### [Your goal]
State the number of lines in these records holding "三级标题增". Say nothing more.

Task material: Begin

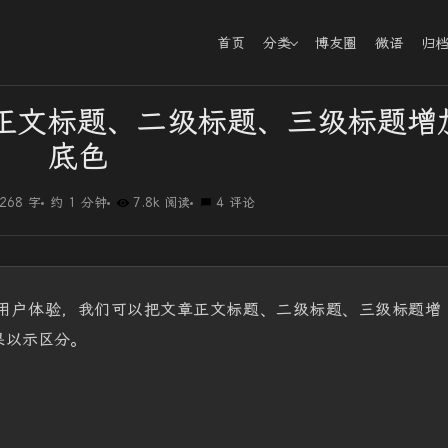
首页
分类
博友圈
微语
归
为文章正文标题、二级标题、三级标题增
底色
268 字
约 1 分钟
7.8k 阅读
4 评论
用户体验，我们可以把文章正文标题、二级标题、三级标题增
效果以示区分。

Task material: End

### [Written response]
2